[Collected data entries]
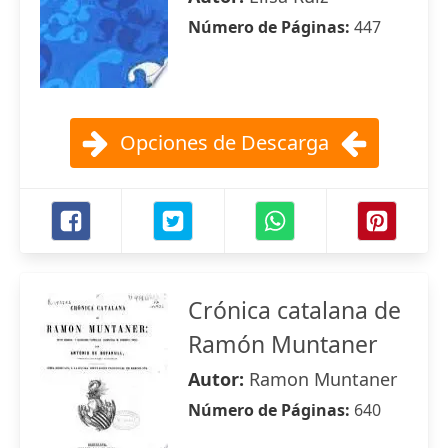
Número de Páginas:
447
Opciones de Descarga
Crónica catalana de
Ramón Muntaner
Autor:
Ramon Muntaner
Número de Páginas:
640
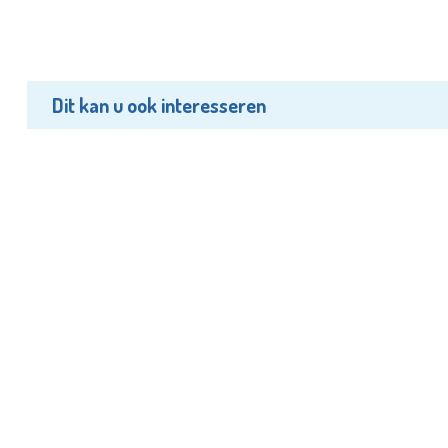
Dit kan u ook interesseren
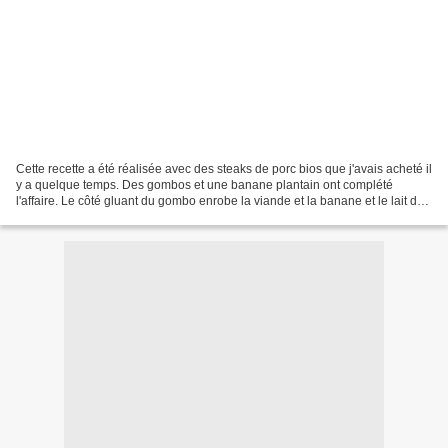
Cette recette a été réalisée avec des steaks de porc bios que j'avais acheté il
y a quelque temps. Des gombos et une banane plantain ont complété
l'affaire. Le côté gluant du gombo enrobe la viande et la banane et le lait de
coco adoucit le tout. PORC...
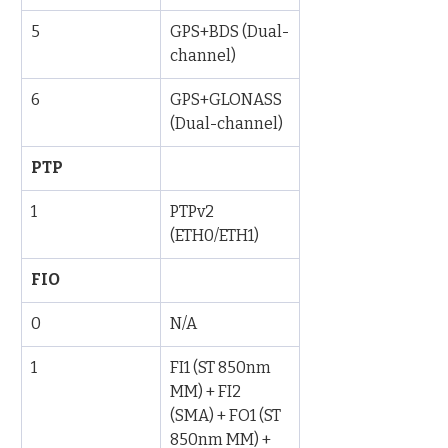
5
GPS+BDS (Dual-
channel)
6
GPS+GLONASS 
(Dual-channel)
PTP
1
PTPv2 
(ETH0/ETH1)
FIO
0
N/A
1
FI1 (ST 850nm 
MM) + FI2 
(SMA) + FO1 (ST 
850nm MM) +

▸ **What to produce**:
The data is to be restated word for word, with any pictures set aside.

▸ **Finished exercise**:
Número de Páginas:
447
Opciones de Descarga
Crónica catalana de
Ramón Muntaner
Autor:
Ramon Muntaner
Número de Páginas:
640
Dit kan u ook interesseren
Cette recette a été réalisée avec des steaks de porc bios que j'avais acheté il
y a quelque temps. Des gombos et une banane plantain ont complété
l'affaire. Le côté gluant du gombo enrobe la viande et la banane et le lait de
coco adoucit le tout. PORC...
5
GPS+BDS (Dual-
channel)
6
GPS+GLONASS 
(Dual-channel)
PTP
1
PTPv2 
(ETH0/ETH1)
FIO
0
N/A
1
FI1 (ST 850nm 
MM) + FI2 
(SMA) + FO1 (ST 
850nm MM) +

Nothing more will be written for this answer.